THE PHONE BOOTH
The phone booth was the confessional of the street. A glass box on the corner with a metal cord and a dial and for a dime you could talk to anybody in the world. The phone booth was private in public. You stepped inside and the city was on the other side of the glass and for the length of a phone call you were somewhere else. Musicians used phone booths. To call the club and beg for a gig. To call home and say I am not coming home tonight. To call a girl and play a song into the receiver.
Superman changed in a phone booth. That was the metaphor. Clark Kent walks into a phone booth and comes out Superman. The phone booth was the place where you became somebody else. I walked into a phone booth on Bleecker Street in nineteen sixty-six and called my mother and told her I was going to be a musician and she said get a job and I hung up and walked out of the phone booth and I was David Peel. The phone booth was my origin story. Everybody has a phone booth moment. The moment you step in one thing and step out another.

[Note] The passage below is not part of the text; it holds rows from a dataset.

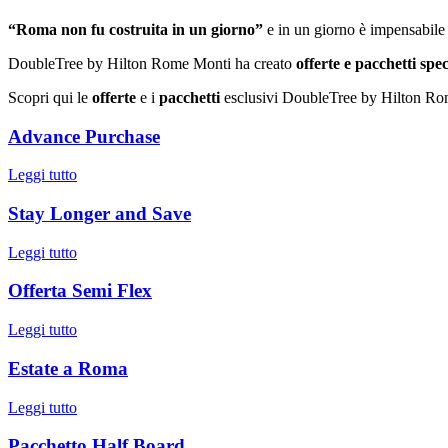
“Roma non fu costruita in un giorno”
e in un giorno è impensabile 
DoubleTree by Hilton Rome Monti ha creato
offerte e pacchetti spec
Scopri qui le
offerte
e i
pacchetti
esclusivi DoubleTree by Hilton Ro
Advance Purchase
Leggi tutto
Stay Longer and Save
Leggi tutto
Offerta Semi Flex
Leggi tutto
Estate a Roma
Leggi tutto
Pacchetto Half Board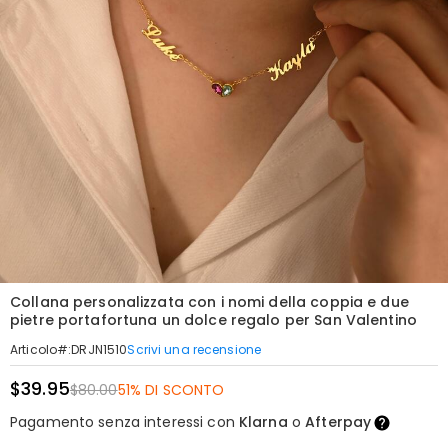
Collana personalizzata con i nomi della coppia e due
pietre portafortuna un dolce regalo per San Valentino
Scrivi una recensione
Articolo#
:
DRJN1510
$39.95
$80.00
51% DI SCONTO
Pagamento senza interessi con
Klarna
o
Afterpay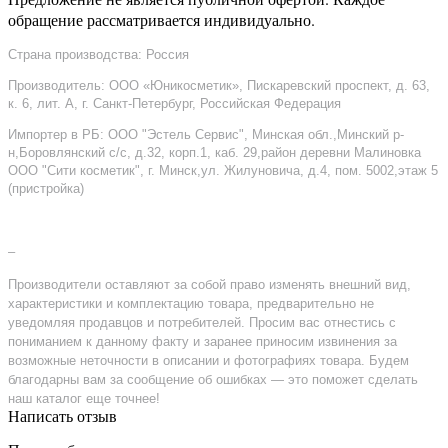
обращение рассматривается индивидуально.
Страна производства: Россия
Производитель: ООО «Юникосметик», Пискаревский проспект, д. 63,
к. 6, лит. А, г. Санкт-Петербург, Российская Федерация
Импортер в РБ: ООО "Эстель Сервис", Минская обл.,Минский р-
н,Боровлянский с/с, д.32, корп.1, каб. 29,район деревни Малиновка
ООО "Сити косметик", г. Минск,ул. Жилуновича, д.4, пом. 5002,этаж 5
(пристройка)
–
Производители оставляют за собой право изменять внешний вид,
характеристики и комплектацию товара, предварительно не
уведомляя продавцов и потребителей. Просим вас отнестись с
пониманием к данному факту и заранее приносим извинения за
возможные неточности в описании и фотографиях товара. Будем
благодарны вам за сообщение об ошибках — это поможет сделать
наш каталог еще точнее!
Написать отзыв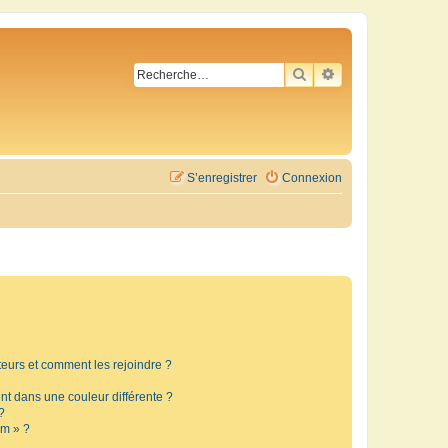
RECHERCHER
RECHERCHE AVA
S’enregistrer
Connexion
ateurs et comment les rejoindre ?
t dans une couleur différente ?
?
um » ?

The phone booth had acoustics. I am serious. The glass walls and the metal frame created a small reverberating chamber. If you hummed in a phone booth it sounded like a recording studio. Kids used to sing in phone booths for the sound. Four kids crammed into a phone booth on Lenox Avenue singing doo-wop because the phone booth made their voices bigger. The phone booth was the cheapest recording studio in New York. The rent was a dime and the session lasted until somebody needed to make a call.
They removed the phone booths. Not because nobody used them. Because everybody had a phone in their pocket. But the phone in your pocket is not a phone booth. The phone in your pocket does not have walls. The phone in your pocket does not give you privacy. The phone in your pocket is a surveillance device that you carry voluntarily. The phone booth was anonymous. You dropped a dime and the city did not know who was calling. Try being anonymous with a smartphone. The phone booth was the last anonymous technology.

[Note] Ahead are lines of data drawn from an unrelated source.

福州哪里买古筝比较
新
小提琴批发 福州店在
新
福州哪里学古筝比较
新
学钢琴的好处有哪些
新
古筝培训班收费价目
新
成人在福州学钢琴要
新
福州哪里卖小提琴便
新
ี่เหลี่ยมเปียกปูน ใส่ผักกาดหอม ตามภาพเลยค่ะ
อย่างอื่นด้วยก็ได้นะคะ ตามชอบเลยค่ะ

I miss the phone booth. I miss the glass door closing and the city going quiet for a minute. I miss dropping a dime into a slot and hearing a voice on the other end. I miss the human-sized space on a human-sized corner in a city that was built for humans. The phone booth said you are a person and you deserve three square feet of privacy and here it is for a dime. The city took away the phone booths and replaced them with WiFi kiosks that track your location. Progress. They took away your confessional and gave you a surveillance camera. They called it an upgrade.